Stakeholders’ angles: regulators
Regulators play a major role in how the implementation will have to take place. However, since many consortia are international players, also the interplay between regulators can play a major role. The EU and the US have a favorable relation and by themselves, have a sufficiently large industry to enable cross-continental cooperation as well as intercontinental action. Especially the EU as a conglomerate of many sovereign nations can effectively mediate legal groundwork for intra-EU implementations of all types of use cases. Large players like China already established their regulatory frameworks which is an advantage in terms of implementation but larger international cooperation can be negatively affected if other regulatory frameworks deviate in other directions. This is not likely but possible.

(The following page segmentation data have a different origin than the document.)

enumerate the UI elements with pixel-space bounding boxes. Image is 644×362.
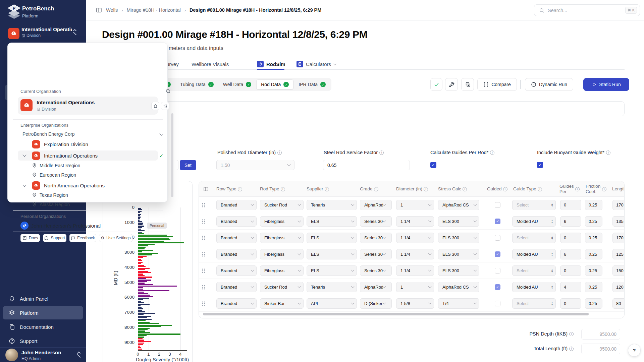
collapsed-section-bar[interactable] xyxy=(101,101,625,116)
rod-type-select[interactable]: Sinker Bar xyxy=(260,298,304,309)
length-input[interactable]: 150 xyxy=(612,265,625,276)
stress-calc-select[interactable]: T/4 xyxy=(438,298,479,309)
rod-type-select[interactable]: Fiberglass xyxy=(260,265,304,276)
static-run-button[interactable]: Static Run xyxy=(583,78,629,91)
supplier-select[interactable]: API xyxy=(307,298,357,309)
info-icon[interactable]: i xyxy=(538,187,542,191)
avatar[interactable] xyxy=(5,349,18,361)
length-input[interactable]: 80 xyxy=(612,298,625,309)
grade-select[interactable]: Series 300 xyxy=(360,265,392,276)
stress-calc-select[interactable]: ELS 300 xyxy=(438,249,479,259)
user-menu-chevrons-icon[interactable] xyxy=(76,351,81,358)
guides-per-input[interactable]: 0 xyxy=(560,233,581,243)
info-icon[interactable]: i xyxy=(277,150,282,155)
drag-handle-icon[interactable] xyxy=(202,219,206,224)
org-selector-chevrons-icon[interactable] xyxy=(72,29,77,36)
guides-per-input[interactable]: 4 xyxy=(560,282,581,292)
info-icon[interactable]: i xyxy=(374,187,378,191)
info-icon[interactable]: i xyxy=(569,332,574,336)
data-chip-tubing-data[interactable]: Tubing Data✓ xyxy=(176,79,218,89)
tab-calculators[interactable]: Calculators xyxy=(297,59,336,69)
breadcrumb-well[interactable]: Mirage #18H - Horizontal xyxy=(127,7,181,13)
corp-group-label[interactable]: PetroBench Energy Corp xyxy=(22,131,75,137)
support-button[interactable]: Support xyxy=(43,234,66,242)
info-icon[interactable]: i xyxy=(606,150,610,155)
org-settings-button[interactable] xyxy=(161,102,169,110)
guides-per-input[interactable]: 0 xyxy=(560,200,581,210)
tab-wellbore-visuals[interactable]: Wellbore Visuals xyxy=(192,59,229,69)
row-type-select[interactable]: Branded xyxy=(216,265,257,276)
org-home-button[interactable] xyxy=(151,102,159,110)
info-icon[interactable]: i xyxy=(379,150,384,155)
row-type-select[interactable]: Branded xyxy=(216,282,257,292)
info-icon[interactable]: i xyxy=(503,187,507,191)
supplier-select[interactable]: Tenaris xyxy=(307,200,357,210)
friction-coef-input[interactable]: 0.25 xyxy=(585,249,602,259)
search-icon[interactable] xyxy=(165,88,171,94)
guided-checkbox[interactable] xyxy=(495,301,500,306)
rod-type-select[interactable]: Fiberglass xyxy=(260,233,304,243)
friction-coef-input[interactable]: 0.25 xyxy=(585,233,602,243)
search-input[interactable]: Search... ⌘ K xyxy=(534,4,640,16)
guided-checkbox[interactable]: ✓ xyxy=(495,219,500,224)
org-item-north-american[interactable]: North American Operations xyxy=(44,183,105,188)
info-icon[interactable]: i xyxy=(281,187,285,191)
personal-org-item[interactable]: John Henderson's Professional xyxy=(31,223,101,229)
guide-type-select[interactable]: Molded AU▴▾ xyxy=(512,249,556,259)
stress-calc-select[interactable]: AlphaRod CS xyxy=(438,282,479,292)
grade-select[interactable]: Series 300 xyxy=(360,233,392,243)
stress-calc-select[interactable]: ELS 300 xyxy=(438,233,479,243)
guide-type-select[interactable]: Select▴▾ xyxy=(512,233,556,243)
diameter-select[interactable]: 1 1/4 xyxy=(396,265,434,276)
grade-select[interactable]: Series 300 xyxy=(360,249,392,259)
guided-checkbox[interactable] xyxy=(495,202,500,208)
stress-calc-select[interactable]: ELS 300 xyxy=(438,265,479,276)
compare-button[interactable]: Compare xyxy=(477,78,517,91)
grade-select[interactable]: D (Sinker) xyxy=(360,298,392,309)
row-type-select[interactable]: Branded xyxy=(216,200,257,210)
guide-type-select[interactable]: Select▴▾ xyxy=(512,298,556,309)
row-type-select[interactable]: Branded xyxy=(216,233,257,243)
rod-type-select[interactable]: Sucker Rod xyxy=(260,200,304,210)
region-item-european[interactable]: European Region xyxy=(40,172,76,178)
diameter-select[interactable]: 1 xyxy=(396,282,434,292)
length-input[interactable]: 135 xyxy=(612,216,625,227)
region-item-middle-east[interactable]: Middle East Region xyxy=(40,163,80,168)
table-panel-icon[interactable] xyxy=(203,186,209,192)
stress-calc-select[interactable]: AlphaRod CS xyxy=(438,200,479,210)
info-icon[interactable]: i xyxy=(238,187,242,191)
sidebar-item-support[interactable]: Support xyxy=(3,334,83,348)
steel-rod-service-factor-input[interactable]: 0.65 xyxy=(323,160,410,170)
rod-type-select[interactable]: Fiberglass xyxy=(260,216,304,227)
diameter-select[interactable]: 1 xyxy=(396,200,434,210)
grade-select[interactable]: AlphaRod xyxy=(360,282,392,292)
rod-type-select[interactable]: Fiberglass xyxy=(260,249,304,259)
guides-per-input[interactable]: 0 xyxy=(560,298,581,309)
guides-per-input[interactable]: 0 xyxy=(560,265,581,276)
guide-type-select[interactable]: Select▴▾ xyxy=(512,200,556,210)
psn-depth-input[interactable]: 9500.00 xyxy=(581,329,620,340)
sidebar-item-platform[interactable]: Platform xyxy=(3,306,83,319)
diameter-select[interactable]: 1 5/8 xyxy=(396,298,434,309)
diameter-select[interactable]: 1 1/4 xyxy=(396,216,434,227)
friction-coef-input[interactable]: 0.25 xyxy=(585,216,602,227)
info-icon[interactable]: i xyxy=(569,347,574,351)
set-button[interactable]: Set xyxy=(180,160,196,170)
row-type-select[interactable]: Branded xyxy=(216,216,257,227)
info-icon[interactable]: i xyxy=(490,150,494,155)
drag-handle-icon[interactable] xyxy=(202,252,206,257)
org-item-exploration[interactable]: Exploration Division xyxy=(44,141,88,147)
guide-type-select[interactable]: Molded AU▴▾ xyxy=(512,216,556,227)
total-length-input[interactable]: 9500.00 xyxy=(581,344,620,354)
data-chip-well-data[interactable]: Well Data✓ xyxy=(219,79,256,89)
friction-coef-input[interactable]: 0.25 xyxy=(585,265,602,276)
drag-handle-icon[interactable] xyxy=(202,285,206,290)
region-item-texas[interactable]: Texas Region xyxy=(40,192,68,198)
length-input[interactable]: 120 xyxy=(612,282,625,292)
guides-per-input[interactable]: 6 xyxy=(560,216,581,227)
dynamic-run-button[interactable]: Dynamic Run xyxy=(525,78,573,91)
chevron-down-icon[interactable] xyxy=(159,132,163,135)
org-item-international[interactable]: International Operations xyxy=(44,153,98,159)
region-item-alaska[interactable]: Alaska Region xyxy=(40,202,70,207)
guide-type-select[interactable]: Molded AU▴▾ xyxy=(512,282,556,292)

However, not only do regulators form the fate of companies and consortia, but this is also valid vice-versa. Companies with working implementations, major research results, and who are actively involved in research cooperations have not made any assumptions about the legal situation but certainly, they assume their respective regulatory frameworks to reflect their interests at least partially. Policymakers, therefore, shall not harm their local industries by harsh regulation on blockchain technology in general. Regulatory recommendations were provided in this policy paper.
Stakeholders’ angles: consortia
Multiple consortia not directly involved in the creation of a decentralized IoT marketplace can benefit from its creation. The already named example of LISSI would benefit from application in a broadly-used network. This can generate further knowledge and legitimizes the project further.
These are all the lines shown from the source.